The new terms provide for the pledge of an additional 65,000 shares of BBRG
common stock and for the maintenance of a loan to collateral value ratio of 75%.
The new terms also provide for interest only payments until August 31, 1995
and principal payments of $16,000 per month, plus interest, thereafter until
maturity on June 1, 1996.  The interest rate will be fixed at 10% for the
remainder of the Term Note.

          In March 1995, the loan to collateral value ratio fell below 75%. 
The Company has not, however, made any reductions to the principal balance 
of the Term Note, nor has received any notice of default from the bank.

          In June l993, 284 Newbury defaulted on its obligation under a non-
recourse promissory note (the "Promissory Note") which was collateralized by
a second mortgage on the building owned by 284 Newbury.  The Promissory Note,
which matured in June, required a combined payment of principal and interest 
totalling $600,000.  284 Newbury remains in default on such obligation.

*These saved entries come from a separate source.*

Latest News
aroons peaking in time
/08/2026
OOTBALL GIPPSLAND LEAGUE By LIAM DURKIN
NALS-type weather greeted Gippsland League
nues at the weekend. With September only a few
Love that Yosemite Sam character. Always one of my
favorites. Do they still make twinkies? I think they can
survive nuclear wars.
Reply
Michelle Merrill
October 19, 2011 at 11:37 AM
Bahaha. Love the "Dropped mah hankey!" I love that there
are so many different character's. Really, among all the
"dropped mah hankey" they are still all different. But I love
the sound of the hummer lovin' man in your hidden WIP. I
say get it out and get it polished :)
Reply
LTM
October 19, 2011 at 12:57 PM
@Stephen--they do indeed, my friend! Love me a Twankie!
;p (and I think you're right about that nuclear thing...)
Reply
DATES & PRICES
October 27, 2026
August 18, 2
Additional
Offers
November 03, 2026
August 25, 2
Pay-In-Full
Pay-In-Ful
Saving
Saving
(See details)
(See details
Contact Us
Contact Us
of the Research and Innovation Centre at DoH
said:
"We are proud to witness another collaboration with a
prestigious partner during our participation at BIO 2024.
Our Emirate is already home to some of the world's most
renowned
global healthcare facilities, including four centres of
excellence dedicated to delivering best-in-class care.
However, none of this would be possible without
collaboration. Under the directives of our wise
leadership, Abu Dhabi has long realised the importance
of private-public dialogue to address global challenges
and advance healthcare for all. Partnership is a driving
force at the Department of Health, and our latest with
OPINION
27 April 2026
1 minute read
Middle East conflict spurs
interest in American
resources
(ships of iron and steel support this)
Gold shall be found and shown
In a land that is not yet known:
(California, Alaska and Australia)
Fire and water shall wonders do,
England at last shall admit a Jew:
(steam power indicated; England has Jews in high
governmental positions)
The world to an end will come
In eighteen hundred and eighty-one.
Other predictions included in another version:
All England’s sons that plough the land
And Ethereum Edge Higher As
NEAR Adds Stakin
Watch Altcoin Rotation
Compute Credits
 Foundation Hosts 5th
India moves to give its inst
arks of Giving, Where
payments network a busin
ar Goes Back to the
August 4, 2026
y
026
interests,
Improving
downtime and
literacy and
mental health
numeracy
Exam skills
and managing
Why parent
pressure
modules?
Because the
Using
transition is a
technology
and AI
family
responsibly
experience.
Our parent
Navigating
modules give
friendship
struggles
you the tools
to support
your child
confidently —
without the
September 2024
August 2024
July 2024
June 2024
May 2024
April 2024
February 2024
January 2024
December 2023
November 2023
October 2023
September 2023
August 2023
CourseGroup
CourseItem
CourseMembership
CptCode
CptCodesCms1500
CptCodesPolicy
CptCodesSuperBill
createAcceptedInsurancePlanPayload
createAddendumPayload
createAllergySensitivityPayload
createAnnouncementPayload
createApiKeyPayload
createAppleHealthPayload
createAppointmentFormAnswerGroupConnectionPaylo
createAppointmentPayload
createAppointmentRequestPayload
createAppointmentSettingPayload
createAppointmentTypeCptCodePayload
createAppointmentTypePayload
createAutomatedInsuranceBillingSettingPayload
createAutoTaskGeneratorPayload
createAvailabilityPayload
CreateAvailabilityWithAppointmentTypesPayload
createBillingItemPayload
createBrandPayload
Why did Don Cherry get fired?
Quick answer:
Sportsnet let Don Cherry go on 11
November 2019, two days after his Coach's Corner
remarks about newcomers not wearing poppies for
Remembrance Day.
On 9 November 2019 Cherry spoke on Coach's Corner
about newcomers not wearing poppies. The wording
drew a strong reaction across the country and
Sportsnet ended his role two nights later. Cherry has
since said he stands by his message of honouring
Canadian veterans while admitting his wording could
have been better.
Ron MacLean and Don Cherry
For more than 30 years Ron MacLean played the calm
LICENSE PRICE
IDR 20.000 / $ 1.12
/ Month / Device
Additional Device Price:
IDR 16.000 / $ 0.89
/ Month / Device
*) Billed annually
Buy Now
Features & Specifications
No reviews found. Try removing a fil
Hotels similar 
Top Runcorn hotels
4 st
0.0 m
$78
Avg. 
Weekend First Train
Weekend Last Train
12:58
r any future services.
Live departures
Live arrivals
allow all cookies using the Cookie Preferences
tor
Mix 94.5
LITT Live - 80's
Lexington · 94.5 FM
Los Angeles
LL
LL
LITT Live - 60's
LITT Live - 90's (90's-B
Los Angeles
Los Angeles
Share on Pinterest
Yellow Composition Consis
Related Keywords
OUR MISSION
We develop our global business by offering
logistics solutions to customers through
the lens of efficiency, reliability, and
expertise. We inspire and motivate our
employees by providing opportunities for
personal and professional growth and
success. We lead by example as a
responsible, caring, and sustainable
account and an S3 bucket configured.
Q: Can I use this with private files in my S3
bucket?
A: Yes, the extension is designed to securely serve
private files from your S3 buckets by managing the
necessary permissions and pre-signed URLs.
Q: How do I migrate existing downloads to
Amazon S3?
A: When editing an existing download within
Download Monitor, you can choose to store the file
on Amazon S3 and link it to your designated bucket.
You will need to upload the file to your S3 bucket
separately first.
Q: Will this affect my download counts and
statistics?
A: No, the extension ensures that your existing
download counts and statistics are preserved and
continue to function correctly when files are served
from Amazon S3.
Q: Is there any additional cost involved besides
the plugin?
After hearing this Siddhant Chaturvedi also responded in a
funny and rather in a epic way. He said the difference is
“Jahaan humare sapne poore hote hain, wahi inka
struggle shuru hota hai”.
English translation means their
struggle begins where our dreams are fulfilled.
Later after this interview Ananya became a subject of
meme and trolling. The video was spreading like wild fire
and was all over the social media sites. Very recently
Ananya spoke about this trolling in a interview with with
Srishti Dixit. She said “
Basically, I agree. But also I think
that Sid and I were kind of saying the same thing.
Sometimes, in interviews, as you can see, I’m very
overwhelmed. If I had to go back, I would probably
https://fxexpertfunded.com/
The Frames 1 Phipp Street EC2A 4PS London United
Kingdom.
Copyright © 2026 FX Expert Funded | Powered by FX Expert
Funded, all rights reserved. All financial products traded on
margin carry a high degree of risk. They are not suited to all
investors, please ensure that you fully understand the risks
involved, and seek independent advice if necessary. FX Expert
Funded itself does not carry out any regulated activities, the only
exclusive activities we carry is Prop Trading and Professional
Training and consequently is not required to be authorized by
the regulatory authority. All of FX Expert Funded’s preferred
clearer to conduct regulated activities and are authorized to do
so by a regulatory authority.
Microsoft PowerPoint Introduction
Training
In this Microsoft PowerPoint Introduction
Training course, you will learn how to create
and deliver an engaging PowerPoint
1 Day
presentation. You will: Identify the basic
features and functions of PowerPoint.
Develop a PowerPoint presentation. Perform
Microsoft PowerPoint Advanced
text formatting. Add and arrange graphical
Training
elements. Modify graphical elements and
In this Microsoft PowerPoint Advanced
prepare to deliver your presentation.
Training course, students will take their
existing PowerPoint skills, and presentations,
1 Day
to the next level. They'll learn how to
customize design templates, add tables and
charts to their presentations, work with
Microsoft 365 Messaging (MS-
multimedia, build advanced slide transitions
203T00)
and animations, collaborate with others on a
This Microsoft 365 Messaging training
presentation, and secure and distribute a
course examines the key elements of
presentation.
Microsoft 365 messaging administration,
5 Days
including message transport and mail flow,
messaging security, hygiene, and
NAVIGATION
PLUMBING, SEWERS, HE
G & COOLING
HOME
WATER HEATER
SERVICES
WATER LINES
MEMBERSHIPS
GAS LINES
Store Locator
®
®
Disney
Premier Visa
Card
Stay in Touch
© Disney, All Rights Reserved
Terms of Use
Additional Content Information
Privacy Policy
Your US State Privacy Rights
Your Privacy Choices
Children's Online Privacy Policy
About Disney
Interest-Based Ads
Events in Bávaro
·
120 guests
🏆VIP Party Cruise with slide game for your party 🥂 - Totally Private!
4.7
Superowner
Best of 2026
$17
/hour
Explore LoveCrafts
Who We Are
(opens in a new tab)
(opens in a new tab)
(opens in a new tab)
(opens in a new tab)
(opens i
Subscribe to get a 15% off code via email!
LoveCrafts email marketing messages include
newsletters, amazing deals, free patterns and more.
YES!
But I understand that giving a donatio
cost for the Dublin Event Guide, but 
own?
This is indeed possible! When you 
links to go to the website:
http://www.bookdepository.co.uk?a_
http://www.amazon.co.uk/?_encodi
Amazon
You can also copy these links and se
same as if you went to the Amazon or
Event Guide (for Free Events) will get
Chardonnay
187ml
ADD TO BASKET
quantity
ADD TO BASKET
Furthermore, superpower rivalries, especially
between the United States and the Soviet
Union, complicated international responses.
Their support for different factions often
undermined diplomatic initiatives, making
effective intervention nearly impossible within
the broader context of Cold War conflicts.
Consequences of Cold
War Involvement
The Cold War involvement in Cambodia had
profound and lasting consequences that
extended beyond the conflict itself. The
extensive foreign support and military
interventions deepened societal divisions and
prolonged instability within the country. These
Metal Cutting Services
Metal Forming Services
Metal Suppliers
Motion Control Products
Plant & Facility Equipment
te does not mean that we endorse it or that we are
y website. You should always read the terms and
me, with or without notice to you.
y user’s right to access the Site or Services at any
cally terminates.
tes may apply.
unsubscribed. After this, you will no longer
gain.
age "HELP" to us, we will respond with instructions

                             PAGE 18 OF 21
<PAGE>


          In November 1992 the Company engaged the professional services of a
related party to assist management in the planning and execution of a financial
and operational reorganization of the Company.  The reorganization was 
substantially complete at December 31, 1994.  During such engagement, the 
Company retired or restructured approximately $32.5 million of debt, eliminated
non-performing non-core assets, and significantly reduced certain operating 
expenses.  The Company continues to pursue ways of improving operations, and
of retiring or restructuring its remaining indebtedness.


     Racing Operations

          In May 1994, Foxboro settled certain litigation regarding the Foxboro 
Creditor Trust Agreement and entered into a Settlement of Litigation Agreement 
with the Trustee (the "Settlement Agreement").  The outstanding note
(the" Note") requires the payment of 100% of the distributions from 
Foxboro's Harness Horse and Running Horse Capital Improvements Trust Funds
("Trust Funds"). To the extent that quarterly payments in respect of the
calendar years 1994, 1995, 1996 and the period January 1, 1997 through
August 31, 1997 aggregate less than $105,000, $145,000, $150,000 and
$230,000, respectively, Foxboro shall be required to make up the shortfall.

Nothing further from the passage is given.